Create an R² profile plot using kmeans_reduce_ensemble output.

The R² plot allows evaluation of the proportion of total uncertainty in the original ensemble that is provided by the reduced selected.

Examples

>>> from xclim.ensembles import kmeans_reduce_ensemble, plot_rsqprofile
>>> is_matplotlib_installed()
>>> crit = xr.open_dataset(path_to_ensemble_file).data
>>> ids, cluster, fig_data = kmeans_reduce_ensemble(
...     data=crit, method={"rsq_cutoff": 0.9}, random_state=42, make_graph=True
... )
>>> plot_rsqprofile(fig_data)

xclim.ensembles._robustness module

Ensemble Robustness metrics.

Robustness metrics are used to estimate the confidence of the climate change signal of an ensemble. This submodule is inspired by and tries to follow the guidelines of the IPCC, more specifically the 12th chapter of the Working Group 1’s contribution to the AR5 [AR5WG1C12] (see box 12.1).

References

AR5WG1C12

https://www.ipcc.ch/site/assets/uploads/2018/02/WG1AR5_Chapter12_FINAL.pdf

xclim.ensembles._robustness.change_significance(fut: xr.DataArray | xr.Dataset, ref: xr.DataArray | xr.Dataset = None, test: str = 'ttest', **kwargs) tuple[xr.DataArray | xr.Dataset, xr.DataArray | xr.Dataset][source]
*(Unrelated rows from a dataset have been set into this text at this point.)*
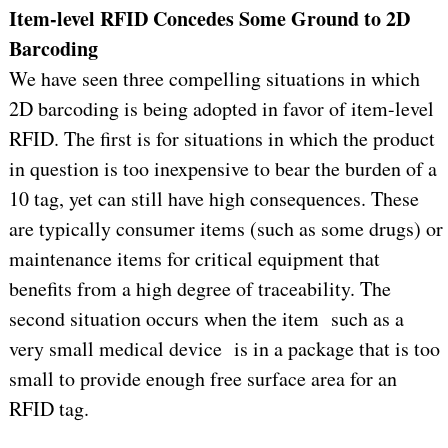
Item-level RFID Concedes Some Ground to 2D
Barcoding
We have seen three compelling situations in which
2D barcoding is being adopted in favor of item-level
RFID. The first is for situations in which the product
in question is too inexpensive to bear the burden of a
10 tag, yet can still have high consequences. These
are typically consumer items (such as some drugs) or
maintenance items for critical equipment that
benefits from a high degree of traceability. The
second situation occurs when the item such as a
very small medical device is in a package that is too
small to provide enough free surface area for an
RFID tag.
Robustness statistics qualifying how the members of an ensemble agree on the existence of change and on its sign.

Parameters
  • fut (Union[xr.DataArray, xr.Dataset]) – Future period values along ‘realization’ and ‘time’ (…, nr, nt1) or if ref is None, Delta values along realization (…, nr).

  • ref (Union[xr.DataArray, xr.Dataset], optional) – Reference period values along realization’ and ‘time’ (…, nt2, nr). The size of the ‘time’ axis does not need to match the one of fut. But their ‘realization’ axes must be identical. If None (default), values of fut are assumed to be deltas instead of a distribution across the future period. fut and ref must be of the same type (Dataset or DataArray). If they are Dataset, they must have the same variables (name and coords).
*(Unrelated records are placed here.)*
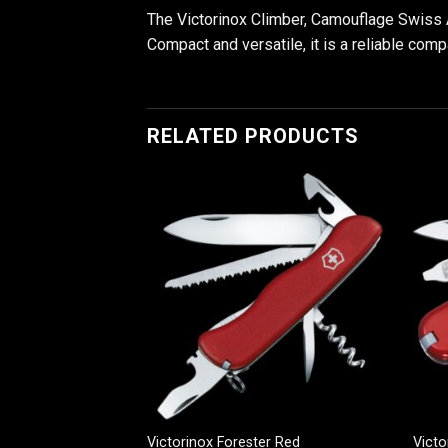
The Victorinox Climber, Camouflage Swiss A
Compact and versatile, it is a reliable comp
RELATED PRODUCTS
n Black
Victorinox Forester Red
Victo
  • test ({‘ttest’, ‘welch-ttest’, ‘threshold’, None}) – Name of the statistical test used to determine if there was significant change. See notes.

  • kwargs – Other arguments specific to the statistical test.

    For ‘ttest’ and ‘welch-ttest’:
    p_changefloat (default0.05)

    p-value threshold for rejecting the hypothesis of no significant change.

    For ‘threshold’: (Only one of those must be given.)
    abs_threshfloat (no default)

    Threshold for the (absolute) change to be considered significative.

    rel_threshfloat (no default, in [0, 1])

    Threshold for the relative change (in reference to ref) to be significative. Only valid if ref is given.

Returns

  • change_frac – The fraction of members that show significant change [0, 1]. Passing test=None yields change_frac = 1 everywhere. Same type as fut.

  • pos_frac – The fraction of members showing significant change that show a positive change ]0, 1]. Null values are returned where no members show significant change.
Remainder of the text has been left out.